◆ INSTRUCTIONS FOR THE TASK: Copy exactly the lines of the data below, beginning with the line with "Национальной А" and ending with the line with "biển đảo Việt". Pictures are to be omitted.

Saved entries:
○ ○ ○ ○ ○ ○ ○

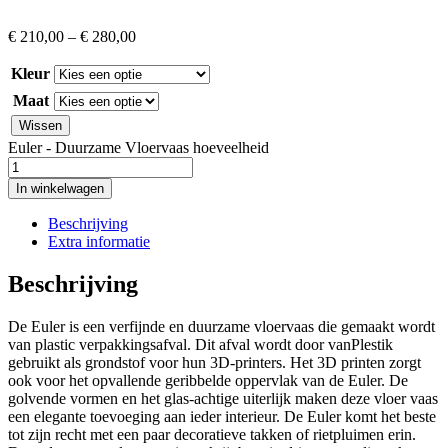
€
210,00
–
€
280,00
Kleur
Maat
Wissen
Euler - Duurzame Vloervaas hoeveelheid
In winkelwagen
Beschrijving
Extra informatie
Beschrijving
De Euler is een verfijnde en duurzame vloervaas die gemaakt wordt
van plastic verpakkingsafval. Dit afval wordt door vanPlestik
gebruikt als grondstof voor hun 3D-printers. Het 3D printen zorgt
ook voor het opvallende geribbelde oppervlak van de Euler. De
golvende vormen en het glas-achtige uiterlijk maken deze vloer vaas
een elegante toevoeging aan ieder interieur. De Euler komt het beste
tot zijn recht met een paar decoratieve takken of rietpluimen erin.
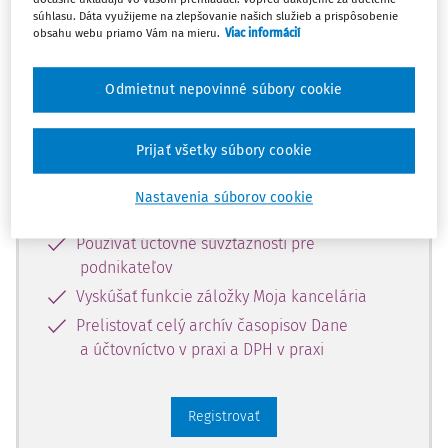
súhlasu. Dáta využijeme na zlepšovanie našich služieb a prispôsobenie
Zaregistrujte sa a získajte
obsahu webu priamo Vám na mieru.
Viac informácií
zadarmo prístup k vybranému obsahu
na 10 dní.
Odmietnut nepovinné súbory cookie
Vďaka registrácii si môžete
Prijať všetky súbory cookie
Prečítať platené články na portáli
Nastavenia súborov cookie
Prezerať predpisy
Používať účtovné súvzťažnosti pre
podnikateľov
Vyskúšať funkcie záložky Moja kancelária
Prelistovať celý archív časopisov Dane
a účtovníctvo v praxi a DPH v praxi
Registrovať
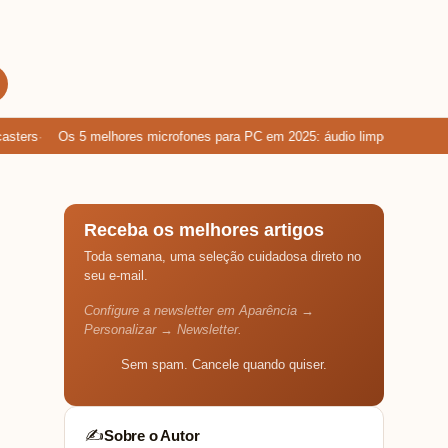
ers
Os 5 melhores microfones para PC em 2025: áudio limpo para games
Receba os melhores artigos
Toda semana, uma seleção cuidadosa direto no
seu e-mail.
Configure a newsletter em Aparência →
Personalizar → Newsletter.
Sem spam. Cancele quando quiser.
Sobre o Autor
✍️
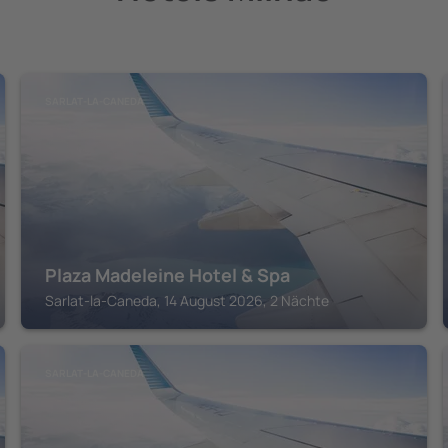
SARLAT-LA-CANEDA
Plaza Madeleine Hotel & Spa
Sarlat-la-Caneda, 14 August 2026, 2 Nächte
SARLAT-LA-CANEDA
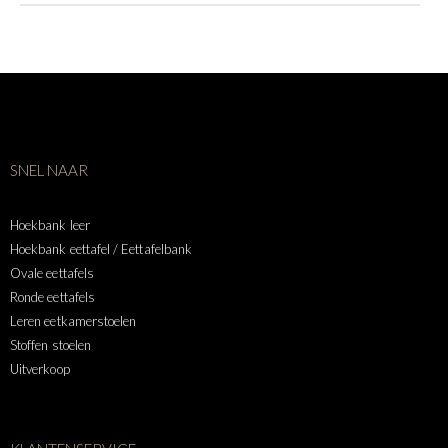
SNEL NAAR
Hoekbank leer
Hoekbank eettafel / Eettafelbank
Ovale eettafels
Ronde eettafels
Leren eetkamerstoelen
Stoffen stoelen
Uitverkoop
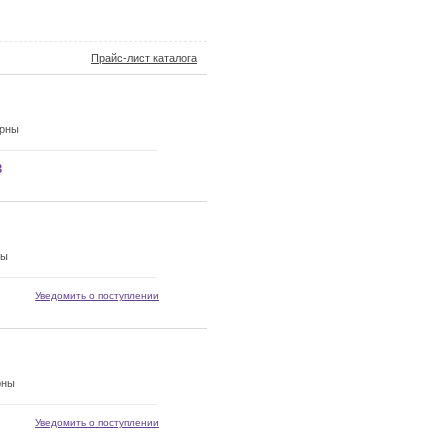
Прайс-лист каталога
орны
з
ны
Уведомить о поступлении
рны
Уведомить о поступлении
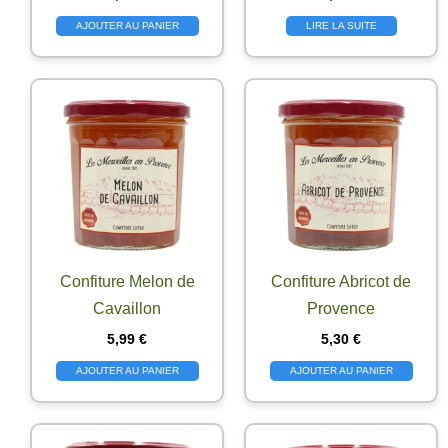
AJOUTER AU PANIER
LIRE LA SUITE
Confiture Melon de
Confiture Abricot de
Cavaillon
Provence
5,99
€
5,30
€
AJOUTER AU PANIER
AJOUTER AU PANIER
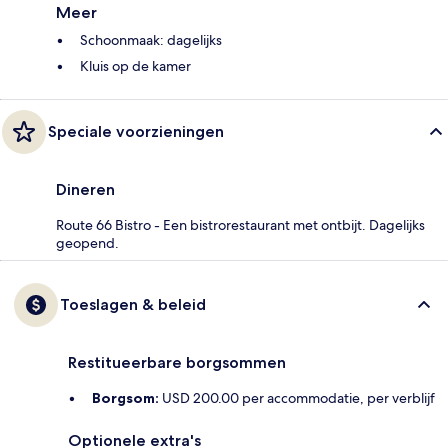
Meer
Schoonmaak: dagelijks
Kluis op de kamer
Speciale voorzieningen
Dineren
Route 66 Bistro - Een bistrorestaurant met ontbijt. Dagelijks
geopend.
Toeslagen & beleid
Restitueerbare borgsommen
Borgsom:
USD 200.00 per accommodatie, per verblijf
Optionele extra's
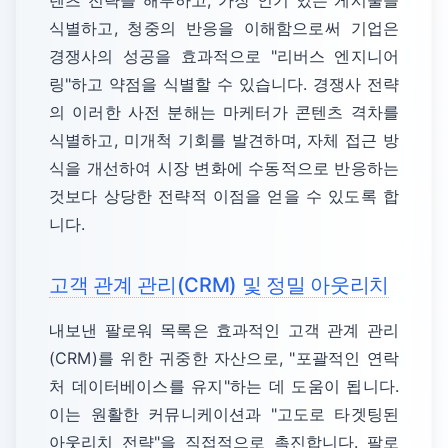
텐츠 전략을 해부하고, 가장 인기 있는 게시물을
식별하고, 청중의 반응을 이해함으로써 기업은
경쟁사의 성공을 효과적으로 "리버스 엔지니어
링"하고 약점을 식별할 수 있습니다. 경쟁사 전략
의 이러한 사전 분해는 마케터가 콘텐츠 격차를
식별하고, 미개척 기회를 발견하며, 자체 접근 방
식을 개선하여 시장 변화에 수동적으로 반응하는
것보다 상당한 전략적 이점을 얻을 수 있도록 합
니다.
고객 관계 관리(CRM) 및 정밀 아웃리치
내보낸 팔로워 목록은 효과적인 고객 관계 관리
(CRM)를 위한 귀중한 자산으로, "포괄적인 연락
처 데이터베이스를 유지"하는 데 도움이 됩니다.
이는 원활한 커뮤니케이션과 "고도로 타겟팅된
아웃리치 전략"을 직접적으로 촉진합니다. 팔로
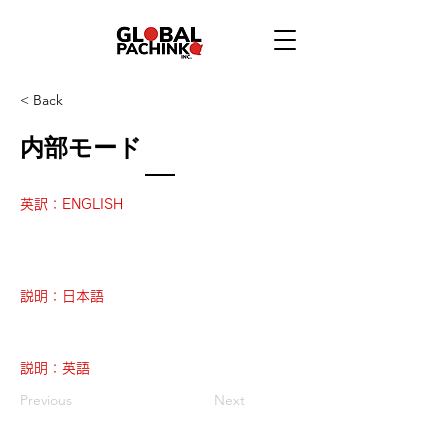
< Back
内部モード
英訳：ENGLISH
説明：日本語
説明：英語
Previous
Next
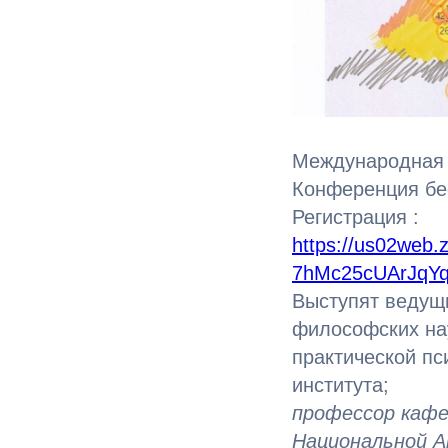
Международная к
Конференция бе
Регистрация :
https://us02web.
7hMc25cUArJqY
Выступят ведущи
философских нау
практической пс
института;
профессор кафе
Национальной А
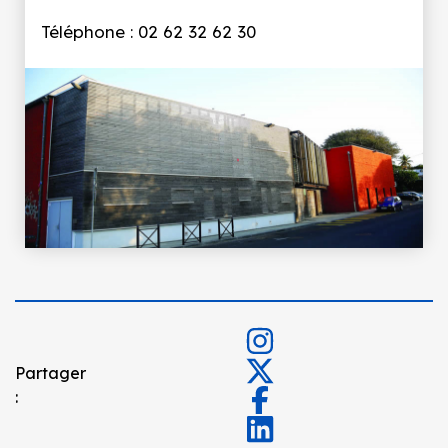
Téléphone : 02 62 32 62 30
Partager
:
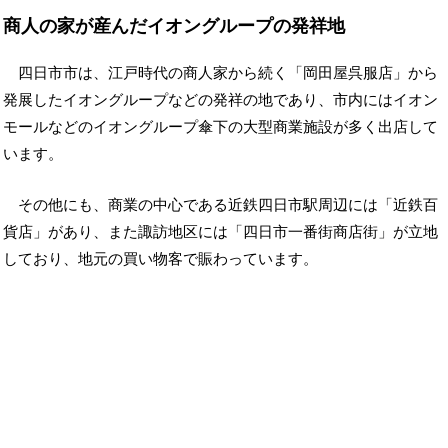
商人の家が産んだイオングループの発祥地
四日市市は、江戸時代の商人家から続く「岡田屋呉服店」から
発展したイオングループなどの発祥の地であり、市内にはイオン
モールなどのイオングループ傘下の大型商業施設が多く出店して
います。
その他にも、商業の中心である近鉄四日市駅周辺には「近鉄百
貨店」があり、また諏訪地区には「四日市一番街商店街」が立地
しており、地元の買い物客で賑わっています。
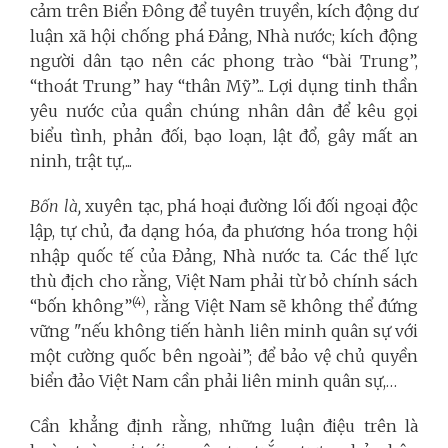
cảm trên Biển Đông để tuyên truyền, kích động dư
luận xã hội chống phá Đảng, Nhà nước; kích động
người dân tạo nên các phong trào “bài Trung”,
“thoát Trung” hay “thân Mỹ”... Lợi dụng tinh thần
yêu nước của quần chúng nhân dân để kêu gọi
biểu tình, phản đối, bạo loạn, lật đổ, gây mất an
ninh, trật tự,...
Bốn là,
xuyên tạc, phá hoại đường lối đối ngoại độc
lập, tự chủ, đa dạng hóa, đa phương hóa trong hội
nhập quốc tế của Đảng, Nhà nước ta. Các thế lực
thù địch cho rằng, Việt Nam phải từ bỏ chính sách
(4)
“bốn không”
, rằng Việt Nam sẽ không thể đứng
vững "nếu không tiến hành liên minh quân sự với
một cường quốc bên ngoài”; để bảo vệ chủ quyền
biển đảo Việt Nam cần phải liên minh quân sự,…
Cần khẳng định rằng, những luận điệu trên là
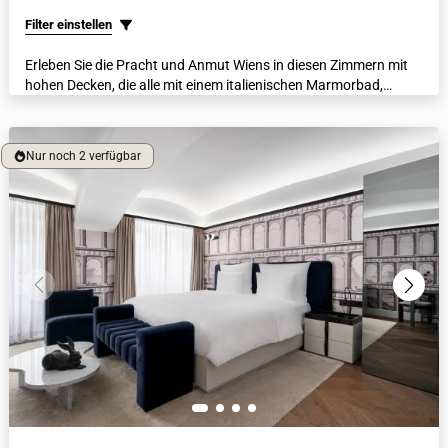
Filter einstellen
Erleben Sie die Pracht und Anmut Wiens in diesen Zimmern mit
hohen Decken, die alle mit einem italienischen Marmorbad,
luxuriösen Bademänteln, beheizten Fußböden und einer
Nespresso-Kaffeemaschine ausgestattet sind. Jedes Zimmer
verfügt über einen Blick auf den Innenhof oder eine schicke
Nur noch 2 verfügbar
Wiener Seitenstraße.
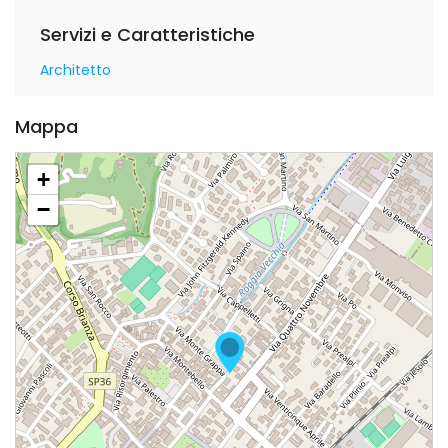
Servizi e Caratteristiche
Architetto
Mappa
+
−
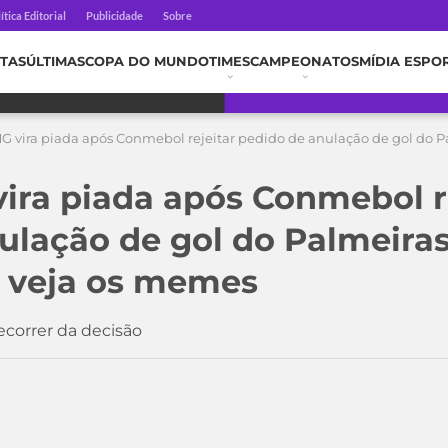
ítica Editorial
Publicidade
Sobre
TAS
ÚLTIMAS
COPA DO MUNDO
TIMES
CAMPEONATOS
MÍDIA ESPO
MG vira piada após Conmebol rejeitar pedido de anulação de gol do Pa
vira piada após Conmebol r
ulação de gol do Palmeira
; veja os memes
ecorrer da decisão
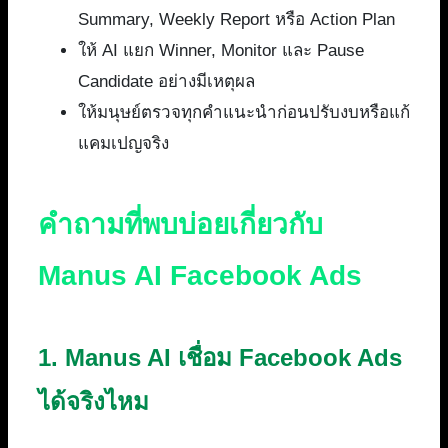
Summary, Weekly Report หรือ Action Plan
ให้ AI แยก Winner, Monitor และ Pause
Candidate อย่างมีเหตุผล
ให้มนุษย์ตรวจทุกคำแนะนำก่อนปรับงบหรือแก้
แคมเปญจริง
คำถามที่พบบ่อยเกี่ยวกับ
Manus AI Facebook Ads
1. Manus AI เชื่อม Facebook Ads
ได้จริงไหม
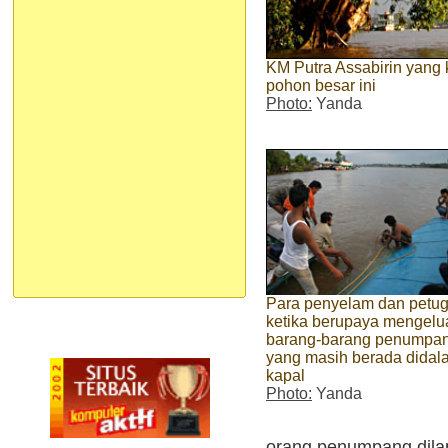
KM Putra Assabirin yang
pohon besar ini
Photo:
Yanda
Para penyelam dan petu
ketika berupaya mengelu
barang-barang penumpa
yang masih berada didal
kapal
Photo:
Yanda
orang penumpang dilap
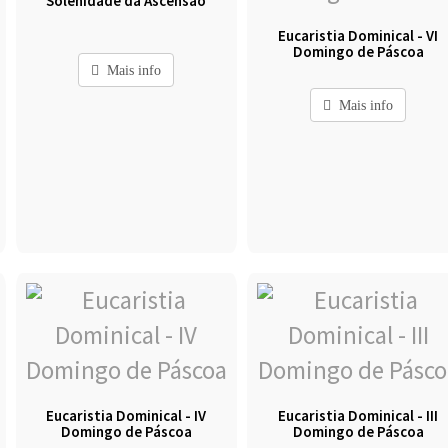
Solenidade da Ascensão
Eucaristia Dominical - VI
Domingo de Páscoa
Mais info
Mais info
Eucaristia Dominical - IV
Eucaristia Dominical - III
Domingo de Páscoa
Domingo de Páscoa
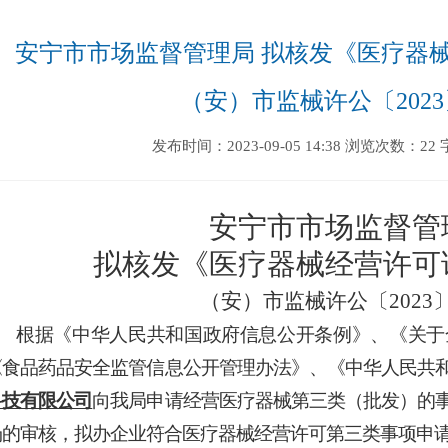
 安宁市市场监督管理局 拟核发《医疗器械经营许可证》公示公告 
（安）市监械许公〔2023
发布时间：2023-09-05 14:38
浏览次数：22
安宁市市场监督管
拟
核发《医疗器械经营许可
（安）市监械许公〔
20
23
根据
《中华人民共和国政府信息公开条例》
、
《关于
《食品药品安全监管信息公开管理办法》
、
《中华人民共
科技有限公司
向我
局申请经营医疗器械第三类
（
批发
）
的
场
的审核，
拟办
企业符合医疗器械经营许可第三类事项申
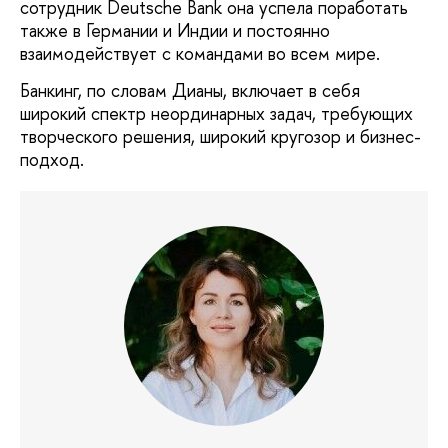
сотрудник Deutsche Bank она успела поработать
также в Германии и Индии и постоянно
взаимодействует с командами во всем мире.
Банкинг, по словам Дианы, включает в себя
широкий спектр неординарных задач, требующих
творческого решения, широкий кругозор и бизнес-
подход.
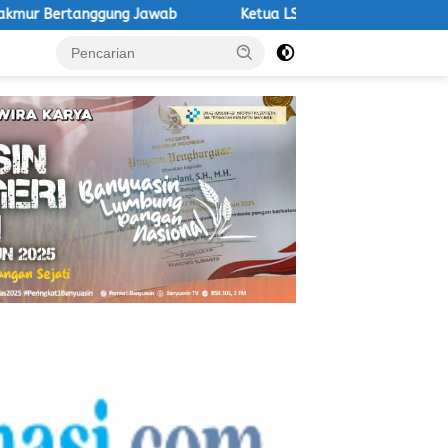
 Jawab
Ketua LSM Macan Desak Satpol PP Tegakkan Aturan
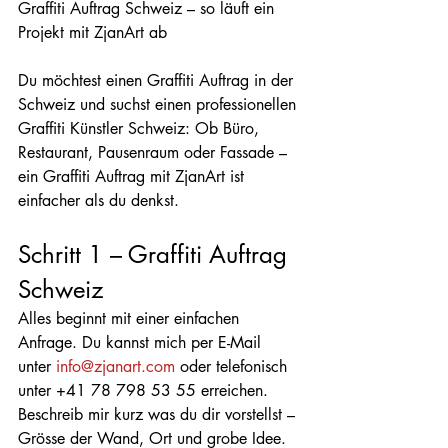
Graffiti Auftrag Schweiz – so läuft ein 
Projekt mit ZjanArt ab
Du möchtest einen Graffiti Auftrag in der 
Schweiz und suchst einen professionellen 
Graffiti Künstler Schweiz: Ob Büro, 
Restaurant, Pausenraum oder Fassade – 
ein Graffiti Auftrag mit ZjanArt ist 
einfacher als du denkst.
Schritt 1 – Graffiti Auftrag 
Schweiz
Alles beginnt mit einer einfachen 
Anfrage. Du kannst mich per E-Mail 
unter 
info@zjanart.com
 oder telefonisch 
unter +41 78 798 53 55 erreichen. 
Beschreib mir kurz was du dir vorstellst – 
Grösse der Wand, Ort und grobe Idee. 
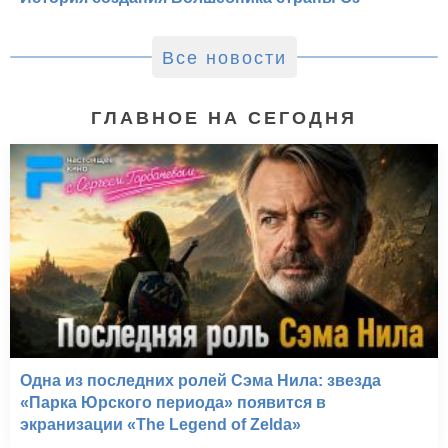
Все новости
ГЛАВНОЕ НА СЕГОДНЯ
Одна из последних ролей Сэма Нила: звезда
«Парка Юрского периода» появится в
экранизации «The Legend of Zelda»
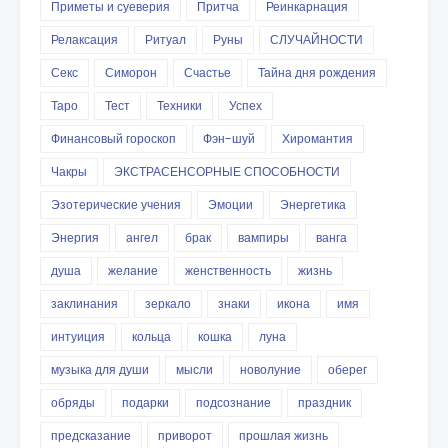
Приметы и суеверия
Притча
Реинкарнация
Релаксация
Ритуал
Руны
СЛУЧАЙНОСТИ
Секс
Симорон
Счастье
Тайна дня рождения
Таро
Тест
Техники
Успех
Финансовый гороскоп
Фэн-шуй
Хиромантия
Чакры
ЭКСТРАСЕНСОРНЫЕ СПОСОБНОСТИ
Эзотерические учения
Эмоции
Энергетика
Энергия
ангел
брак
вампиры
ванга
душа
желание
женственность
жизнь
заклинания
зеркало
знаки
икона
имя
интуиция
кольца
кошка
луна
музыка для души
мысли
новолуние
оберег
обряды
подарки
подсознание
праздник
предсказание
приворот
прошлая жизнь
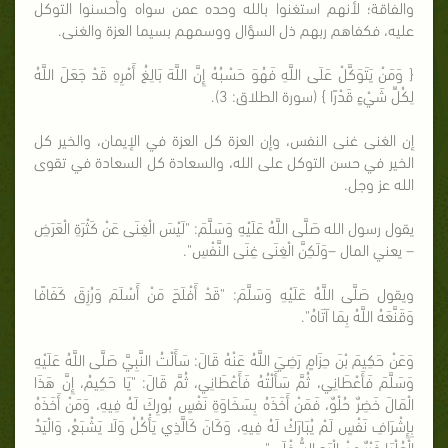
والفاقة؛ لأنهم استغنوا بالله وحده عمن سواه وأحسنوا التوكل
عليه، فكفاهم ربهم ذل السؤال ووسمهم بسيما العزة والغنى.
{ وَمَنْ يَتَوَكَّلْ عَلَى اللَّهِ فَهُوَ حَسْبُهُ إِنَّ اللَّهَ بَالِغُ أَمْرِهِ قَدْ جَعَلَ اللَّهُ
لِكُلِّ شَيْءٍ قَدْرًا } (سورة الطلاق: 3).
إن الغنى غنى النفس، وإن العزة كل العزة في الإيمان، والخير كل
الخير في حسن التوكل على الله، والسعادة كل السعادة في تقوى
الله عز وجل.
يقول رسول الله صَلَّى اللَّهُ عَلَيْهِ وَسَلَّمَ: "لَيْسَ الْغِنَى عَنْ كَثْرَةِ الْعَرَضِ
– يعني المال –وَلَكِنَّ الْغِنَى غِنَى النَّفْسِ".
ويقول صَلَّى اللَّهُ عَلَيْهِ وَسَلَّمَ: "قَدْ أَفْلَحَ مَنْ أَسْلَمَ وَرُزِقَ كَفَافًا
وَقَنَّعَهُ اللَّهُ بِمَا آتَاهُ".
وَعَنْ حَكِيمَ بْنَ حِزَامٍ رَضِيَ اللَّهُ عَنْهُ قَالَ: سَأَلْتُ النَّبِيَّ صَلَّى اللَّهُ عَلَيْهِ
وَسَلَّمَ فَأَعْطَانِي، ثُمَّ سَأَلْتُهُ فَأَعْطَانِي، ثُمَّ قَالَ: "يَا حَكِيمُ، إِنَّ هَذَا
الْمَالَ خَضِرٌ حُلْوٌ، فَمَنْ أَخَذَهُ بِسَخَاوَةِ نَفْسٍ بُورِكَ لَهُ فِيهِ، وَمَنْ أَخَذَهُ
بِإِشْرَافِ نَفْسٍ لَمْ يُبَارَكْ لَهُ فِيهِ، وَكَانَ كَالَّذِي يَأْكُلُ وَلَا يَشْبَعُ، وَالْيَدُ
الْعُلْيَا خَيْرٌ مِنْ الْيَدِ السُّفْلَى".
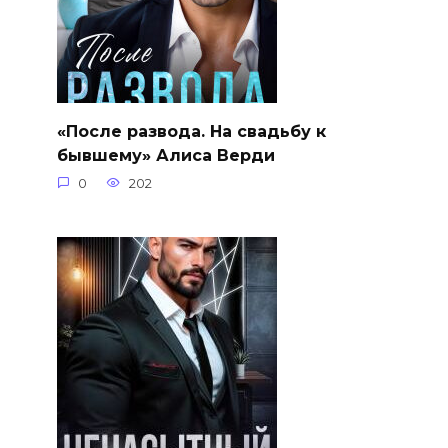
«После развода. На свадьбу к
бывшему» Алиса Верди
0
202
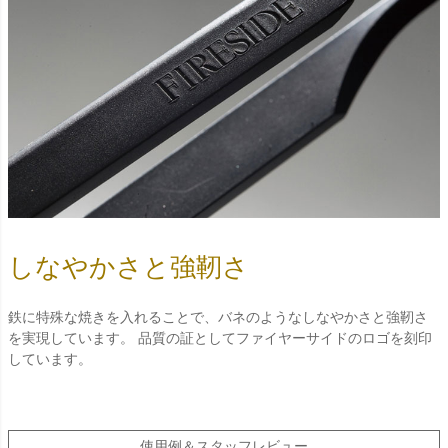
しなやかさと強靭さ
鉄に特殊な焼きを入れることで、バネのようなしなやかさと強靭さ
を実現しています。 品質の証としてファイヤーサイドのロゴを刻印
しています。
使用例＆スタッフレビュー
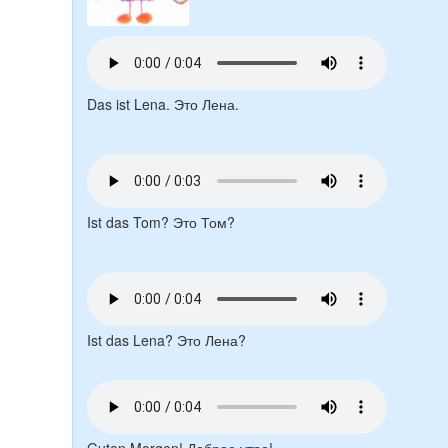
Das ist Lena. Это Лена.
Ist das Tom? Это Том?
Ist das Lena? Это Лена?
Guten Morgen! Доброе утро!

○ ○ ○ ○ ○ ○ ○

◆ EXPECTED OUTPUT:
Национальной А
Téléphone : 02 62 32 62 30
Partager
:
商人の家が産んだイオングループの発祥地
四日市市は、江戸時代の商人家から続く「岡田屋呉服店」から
発展したイオングループなどの発祥の地であり、市内にはイオン
モールなどのイオングループ傘下の大型商業施設が多く出店して
います。
その他にも、商業の中心である近鉄四日市駅周辺には「近鉄百
貨店」があり、また諏訪地区には「四日市一番街商店街」が立地
しており、地元の買い物客で賑わっています。
cảm trên Biển Đông để tuyên truyền, kích động dư
luận xã hội chống phá Đảng, Nhà nước; kích động
người dân tạo nên các phong trào “bài Trung”,
“thoát Trung” hay “thân Mỹ”... Lợi dụng tinh thần
yêu nước của quần chúng nhân dân để kêu gọi
biểu tình, phản đối, bạo loạn, lật đổ, gây mất an
ninh, trật tự,...
Bốn là,
xuyên tạc, phá hoại đường lối đối ngoại độc
lập, tự chủ, đa dạng hóa, đa phương hóa trong hội
nhập quốc tế của Đảng, Nhà nước ta. Các thế lực
thù địch cho rằng, Việt Nam phải từ bỏ chính sách
(4)
“bốn không”
, rằng Việt Nam sẽ không thể đứng
vững "nếu không tiến hành liên minh quân sự với
một cường quốc bên ngoài”; để bảo vệ chủ quyền
biển đảo Việt Nam cần phải liên minh quân sự,…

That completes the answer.